Он знал, что сейчас она не играет с ним, как это случалось в прошлом. Она наконец-то готова навеки воссоединиться с ним в безупречном, божественном союзе. «Пойдем со мной, — казалось, говорила ее улыбка. — Займи же, наконец, свое место среди нас».

Цезарь оглянулся на свое тело, все еще корчащееся под ударами сенаторов, и сделал свой последний сознательный выбор, касающийся того «я», которое он оставлял на земле. Последнее, что совершил Гай Юлий Цезарь, диктатор Рима, — он прикрыл свое тело плащом и позволил врагам прикончить себя, поскольку это был единственный способ избавиться от боли и вступить в ту радость, которую она предлагала.

«Готов ли ты навеки присоединиться к своим собратьям, богам?» — спросила она.

Вот оно, окончательное доказательство. Цезарь был счастлив: наконец-то он убедился, что прав, что он и вправду бог, происходящий от богини. Они сомневались в нем, но, как обычно, он посмеялся над ними.

— Так значит, я был прав? — спросил он.

— О да! — объяснила она. — Не только ты — бог, но и все смертные — боги, скрытые под личиной бренности, отлученные от своего божественного наследия, от своей истинной сущности.

Вот что она открыла ему ныне: Цезарь был одним из тех редких людей, которые не позабыли о связи со своей божественной сущностью и на земле жили как боги.

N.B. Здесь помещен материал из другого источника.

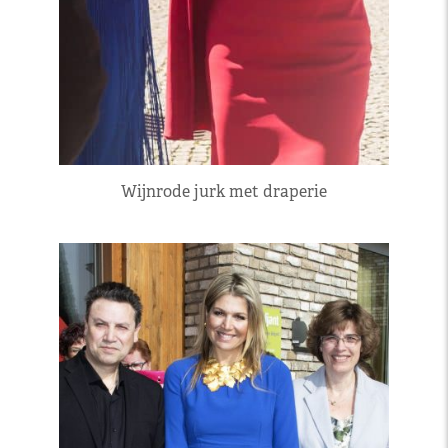
Wijnrode jurk met draperie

Цезарь стоял вместе с богиней у входа в зал; отсюда ему было видно, как Антоний все еще пытается отделаться от Альбина. По крайней мере, этот сын остался ему верен. Октавиан получит деньги Цезаря, а Антоний — его власть, и все будет так, как должно. Богиня тут же прочла мысли Цезаря. «Это всего лишь одна из возможностей в мире бесконечного количества возможностей», — сказала она и расколола небо, обнажив перед ним множество слоев возможностей, относящихся к будущему, в котором ему уже не оставалось места. С благоговейным трепетом смотрел он на все возможные варианты той драмы, которую покидал, и у него появилось новое зрение, какого никогда не было в земной его жизни. Он видел, как изменялась история, когда ее персонажи принимали те или иные решения, как их жизни сворачивали в то или иное русло, как каждый их поступок воздействовал на них самих и все вокруг них.

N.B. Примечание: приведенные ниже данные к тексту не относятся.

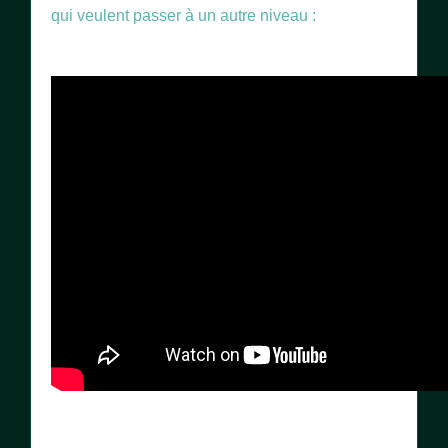
qui veulent passer à un autre niveau :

— Вот видишь, великий Цезарь, — сказала она, — таков способ, которым смертные сохраняют божественную силу в каждом совершаемом ими земном выборе.

— Но это парадокс, — отозвался он. — Человеческие существа властвуют над всем и в то же время ни над чем.

— Да, — согласилась она, и на ее прекрасном лице появилась улыбка, радостная и застенчивая. — Это так просто.

Внимание Цезаря вновь переключилось на текущий момент, что казался теперь нескладным наростом на прямой стреле земного времени — времени, которое ему вскорости предстояло навеки оставить. Он понял, что присоединяется к вечности, становится частью самой ее идеи, что теперь он по-настоящему достигнет бессмертия, которое тщетно искал на земле.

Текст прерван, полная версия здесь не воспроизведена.